As of 2000 the median income for a household in the village was $27,500, and the median income for a family was $30,139. Males had a median income of $22,917 versus $20,469 for females. The per capita income for the village was $11,979. About 9.3% of families and 13.9% of the population were below the poverty line, including 28.6% of those under age 18 and 6.3% of those age 65 or over.

==Climate==
This climatic region is typified by large seasonal temperature differences, with warm to hot (and often humid) summers and cold (sometimes severely cold) winters. According to the Köppen Climate Classification system, Oakdale has a humid continental climate, abbreviated "Dfa" on climate maps.

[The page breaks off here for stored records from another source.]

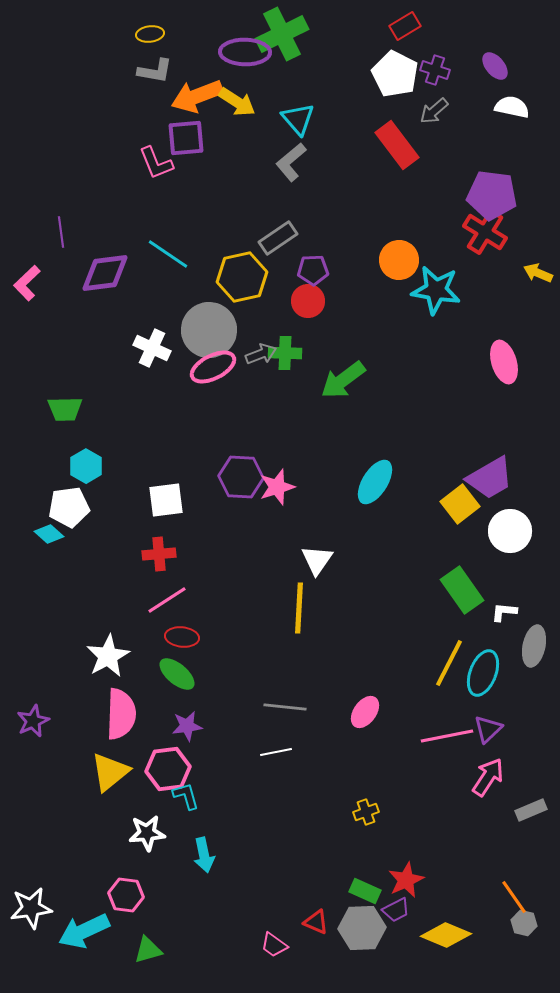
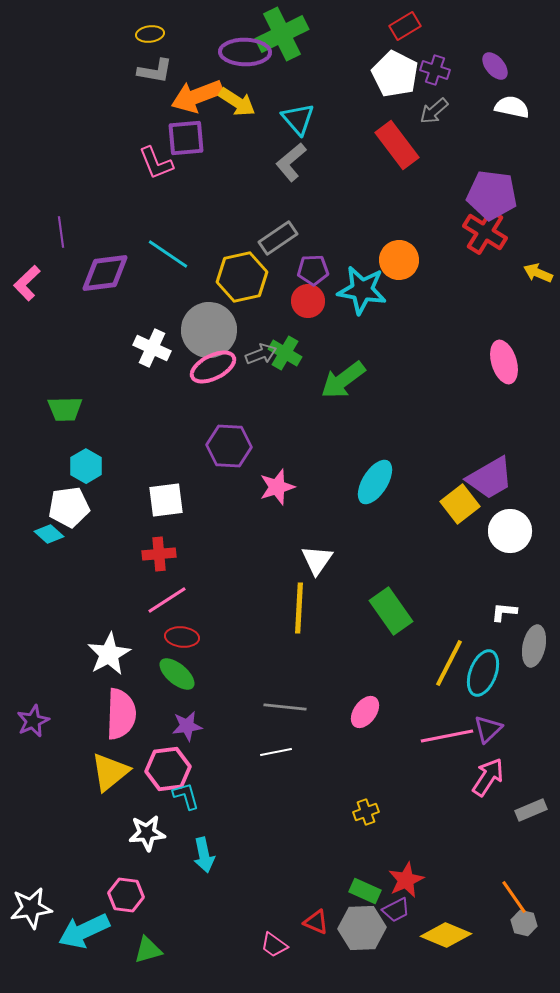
cyan star at (436, 290): moved 74 px left
green cross at (285, 353): rotated 28 degrees clockwise
purple hexagon at (241, 477): moved 12 px left, 31 px up
green rectangle at (462, 590): moved 71 px left, 21 px down
white star at (108, 656): moved 1 px right, 2 px up
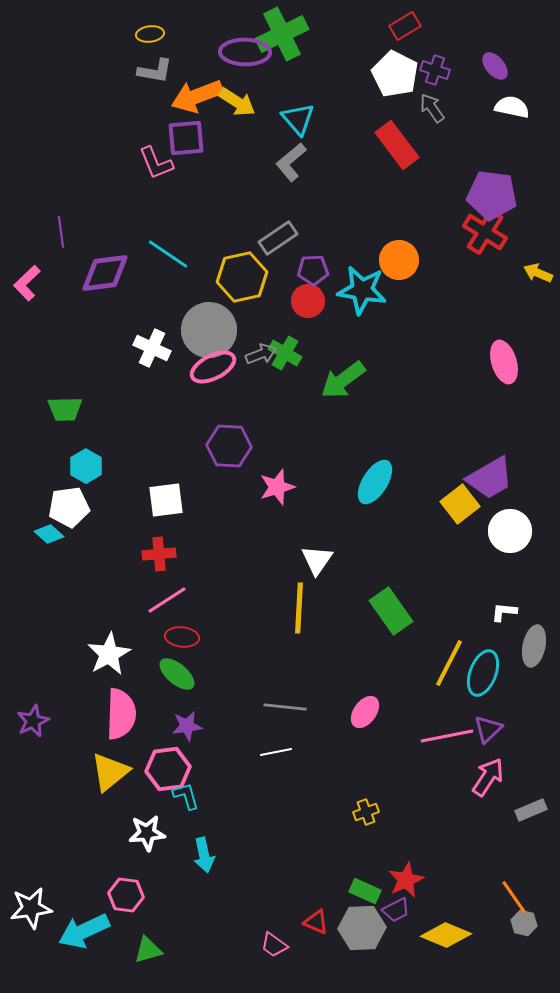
gray arrow at (434, 111): moved 2 px left, 3 px up; rotated 96 degrees clockwise
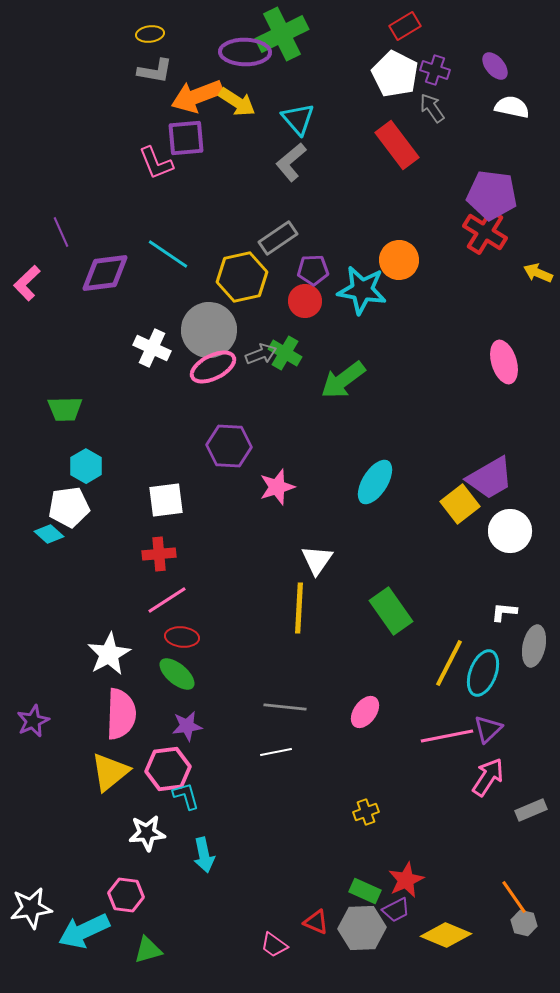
purple line at (61, 232): rotated 16 degrees counterclockwise
red circle at (308, 301): moved 3 px left
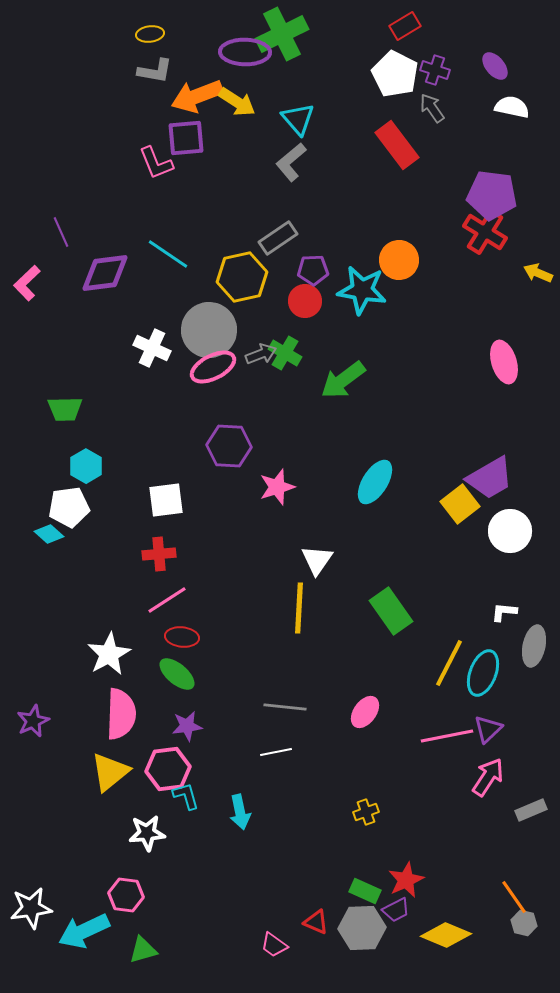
cyan arrow at (204, 855): moved 36 px right, 43 px up
green triangle at (148, 950): moved 5 px left
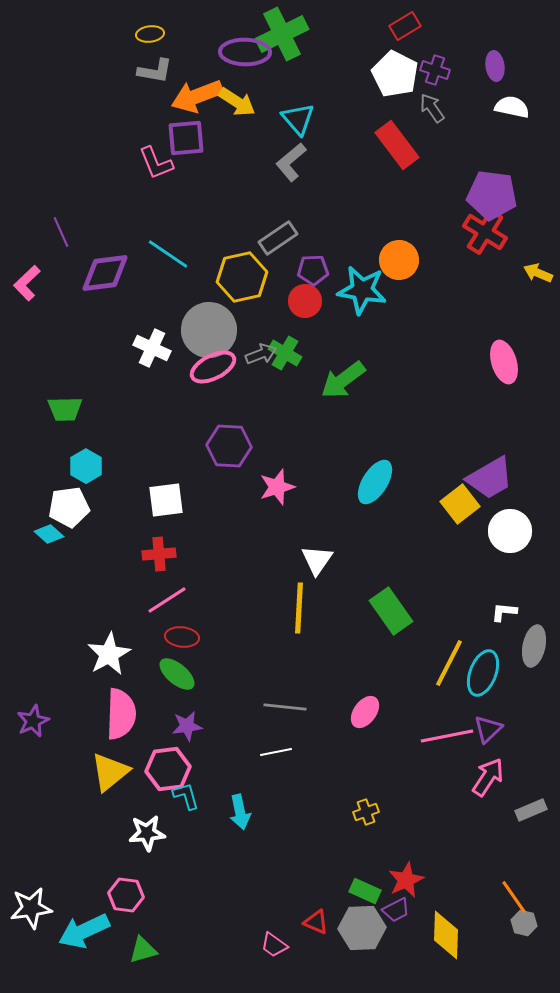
purple ellipse at (495, 66): rotated 32 degrees clockwise
yellow diamond at (446, 935): rotated 69 degrees clockwise
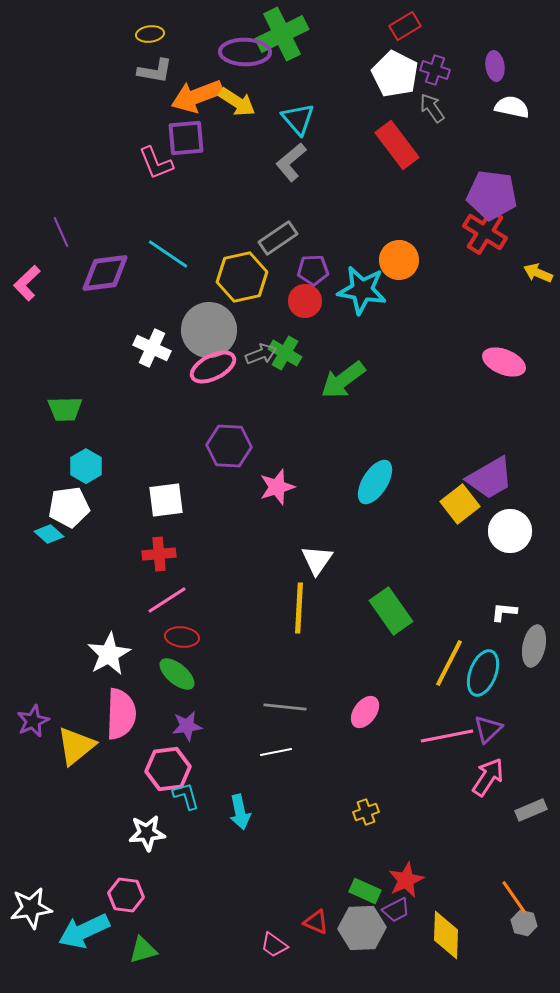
pink ellipse at (504, 362): rotated 51 degrees counterclockwise
yellow triangle at (110, 772): moved 34 px left, 26 px up
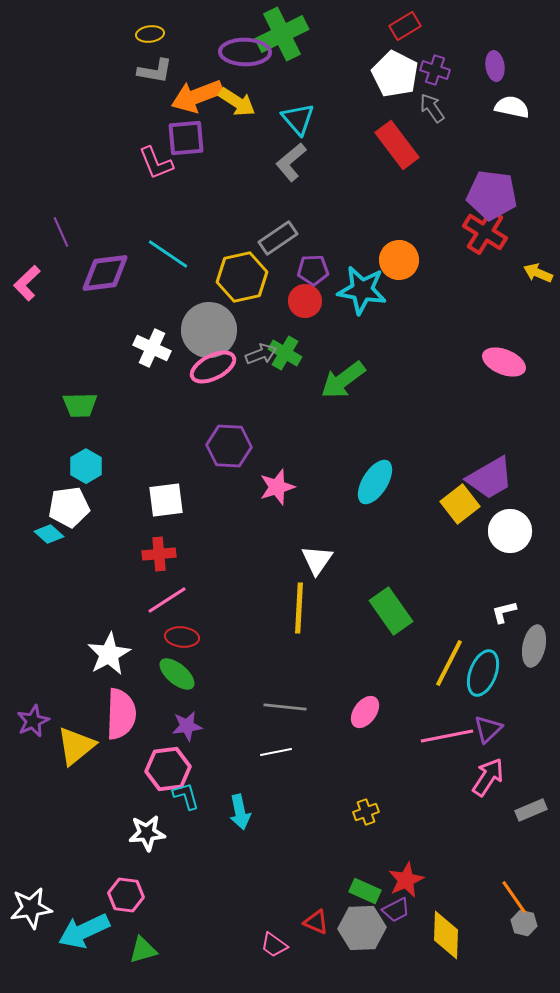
green trapezoid at (65, 409): moved 15 px right, 4 px up
white L-shape at (504, 612): rotated 20 degrees counterclockwise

Climate data for Oakdale, Nebraska (1991–2020, extremes 1893–present)
| Month | Jan | Feb | Mar | Apr | May | Jun | Jul | Aug | Sep | Oct | Nov | Dec | Year |
| Record high °F (°C) | 74 (23) | 76 (24) | 90 (32) | 101 (38) | 107 (42) | 107 (42) | 115 (46) | 111 (44) | 103 (39) | 96 (36) | 84 (29) | 75 (24) | 115 (46) |
| Mean maximum °F (°C) | 58.4 (14.7) | 62.2 (16.8) | 75.1 (23.9) | 83.1 (28.4) | 88.7 (31.5) | 93.4 (34.1) | 95.2 (35.1) | 93.8 (34.3) | 90.8 (32.7) | 84.9 (29.4) | 73.1 (22.8) | 59.7 (15.4) | 97.0 (36.1) |
| Mean daily maximum °F (°C) | 31.8 (−0.1) | 36.0 (2.2) | 47.4 (8.6) | 58.7 (14.8) | 68.8 (20.4) | 78.8 (26.0) | 83.2 (28.4) | 81.1 (27.3) | 74.9 (23.8) | 62.0 (16.7) | 47.4 (8.6) | 35.0 (1.7) | 58.8 (14.9) |
| Daily mean °F (°C) | 21.1 (−6.1) | 25.1 (−3.8) | 36.0 (2.2) | 47.0 (8.3) | 58.0 (14.4) | 68.5 (20.3) | 73.1 (22.8) | 70.8 (21.6) | 62.5 (16.9) | 49.2 (9.6) | 35.6 (2.0) | 24.5 (−4.2) | 47.6 (8.7) |
| Mean daily minimum °F (°C) | 10.4 (−12.0) | 14.1 (−9.9) | 24.6 (−4.1) | 35.2 (1.8) | 47.2 (8.4) | 58.3 (14.6) | 63.0 (17.2) | 60.5 (15.8) | 50.2 (10.1) | 36.4 (2.4) | 23.7 (−4.6) | 14.1 (−9.9) | 36.5 (2.5) |
| Mean minimum °F (°C) | −13.1 (−25.1) | −7.8 (−22.1) | 2.7 (−16.3) | 18.7 (−7.4) | 31.0 (−0.6) | 43.3 (6.3) | 49.2 (9.6) | 47.4 (8.6) | 33.5 (0.8) | 19.3 (−7.1) | 4.7 (−15.2) | −8.9 (−22.7) | −17.7 (−27.6) |
| Record low °F (°C) | −38 (−39) | −33 (−36) | −25 (−32) | −8 (−22) | 20 (−7) | 33 (1) | 38 (3) | 35 (2) | 17 (−8) | 4 (−16) | −16 (−27) | −33 (−36) | −38 (−39) |
| Average precipitation inches (mm) | 0.52 (13) | 0.73 (19) | 1.47 (37) | 2.87 (73) | 4.13 (105) | 4.35 (110) | 3.11 (79) | 3.94 (100) | 2.32 (59) | 2.34 (59) | 1.07 (27) | 0.73 (19) | 27.58 (701) |
| Average snowfall inches (cm) | 6.9 (18) | 5.7 (14) | 5.9 (15) | 2.6 (6.6) | 0.0 (0.0) | 0.0 (0.0) | 0.0 (0.0) | 0.0 (0.0) | 0.0 (0.0) | 0.9 (2.3) | 4.0 (10) | 5.4 (14) | 31.4 (80) |
| Average precipitation days (≥ 0.01 in) | 5.4 | 6.1 | 7.4 | 9.5 | 11.0 | 10.7 | 8.5 | 8.5 | 7.0 | 7.0 | 4.7 | 5.4 | 91.2 |
| Average snowy days (≥ 0.1 in) | 4.8 | 4.5 | 4.1 | 1.2 | 0.0 | 0.0 | 0.0 | 0.0 | 0.0 | 0.8 | 2.5 | 4.4 | 22.3 |
Source: NOAA

==1999 snakes incident==
Oakdale was briefly famous nationwide in 1999 when actor and comedian Steve Carell visited Oakdale to interview Raymond Branz, a local herpetologist and venom researcher, whose snakes would sometimes escape and distress the village. Carell has referred to that early interview over the years, most recently at a June 2022 speech in the Kennedy Center in Washington DC.